Ты (то есть мое новое «я») будешь сдержанным, ищущим одиночества и чурающимся больших компаний молодым человеком, будешь тонкой натурой, всецело погрузившейся в изучение европейских литератур на языке оригинала. Моих товарищей по драмкружку изрядно озадачивает и вместе с тем забавляет решимость, с какой я покидаю сцену и удаляюсь в общежитие, прихватив с собой тех великих писателей, которых впоследствии, уже перед самым дипломом, несколько напыщенно назову «архитекторами моего разума». «Дэвид, — сострил мой единственный соперник по театральной студии в борьбе за главные роли (и мне тут же передали его слова), — ушел в монастырь». Да, уж таков я есть — умею придать каждому своему поступку или решению мелодраматическую экспрессивность; но дело, прежде всего, в другом: я закоренелый максималист и перфекционист, причем смолоду, и мне не ведом другой способ сбросить с себя старую кожу, кроме как, взяв в руку скальпель, соскрести ее справа налево и снизу доверху. Долгая линька не по мне. Сегодня я один человек, а завтра — другой. И вот в двадцать лет я самым радикальным образом избавляюсь от душевных противоречий и раз и навсегда кончаю с внутренней неопределенностью.

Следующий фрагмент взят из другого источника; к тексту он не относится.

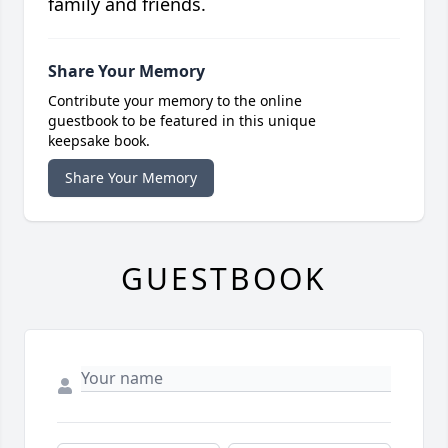
family and friends.
Share Your Memory
Contribute your memory to the online
guestbook to be featured in this unique
keepsake book.
Share Your Memory
GUESTBOOK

Дальнейшие мои годы в колледже чем-то похожи на зимы детства и отрочества, проведенные в закрытой по окончании сезона семейной гостинице: сотни вьюг, под завывание которых я прочитываю сотни книг. В эти поистине арктические месяцы домашние заняты в основном починкой всего и вся: я слышу, как скрипят гусеницы трактора, прокладывающего в снегу колею, как сбрасывают с грузовика бревна, которые пойдут на дрова (а те, в свою очередь, на растопку), слышу простые и вместе с тем вдохновляющие звуки — стук топора и визг пилы. Выйдя на заваленное снегом крыльцо, я вижу, как Джордж с Большим Бадом едут к затянутому на зиму брезентом бассейну, чтобы укрепить пляжные кабинки; я машу им рукой, Джордж приветствует меня гудком… и мне кажется, будто вся семейка Кипеш, мама, папа и я, — это троица животных, впавших в зимнюю спячку, только не в открытой любому охотнику норе, а в маленьком фамильном раю, надежно, как какая-нибудь крепость, защищенном со всех сторон.
Конечно, летом наш досуг скрашивают постояльцы; зато в зимние месяцы у нас есть их письма, которые папа зачитывает нам вслух за обеденным столом — не столько даже зачитывает, сколько декламирует, причем в полный голос. Умение подать себя — вот в чем папа видит свое жизненное предназначение, подать себя и сделать людям приятное; и не важно, какими дебилами или хамами окажутся эти люди, все равно к ним нужно относиться как к полноправным представителям человеческого рода. Однако межсезонье не то чтобы переворачивает все с ног на голову, меняя нас ролями, но лишает прежней незыблемости принцип «клиент всегда прав»; отчаянно тоскуя по нашим фаршированным кабачкам, пляжным топчанам и веселью на веранде, летние постояльцы в письмах чуть ли не заискивают перед бывшими (и, как они надеются, будущими) хозяевами. «А только получат номер, — вздыхает мама, — и каждый жлоб со своей жлобихой становятся высокомернее герцога и герцогини Виндзорских». Получив номер, они обращаются с моим отцом так, словно он не владелец заведения, а наемный работник, вернее, придворный шут, призванный служить мишенью для смехотворных августейших придирок, выволочек и насмешек. В пору самого обильного снегопада количество писем доходит до четырех-пяти в неделю: один получил ангажемент в Джексон-Хайтс, другой для поправки здоровья перебрался в Майами, третий открыл новый магазин в Уайт-Плэйнс… Отцу больше всего нравятся письма, в которых изложены самые радостные или, напротив, самые горькие вести. И те и другие доказывают ему (причем в равной мере), что наш «Венгерский Пале-Рояль» кое-что значит для постояльцев — и не только как место летнего отдыха.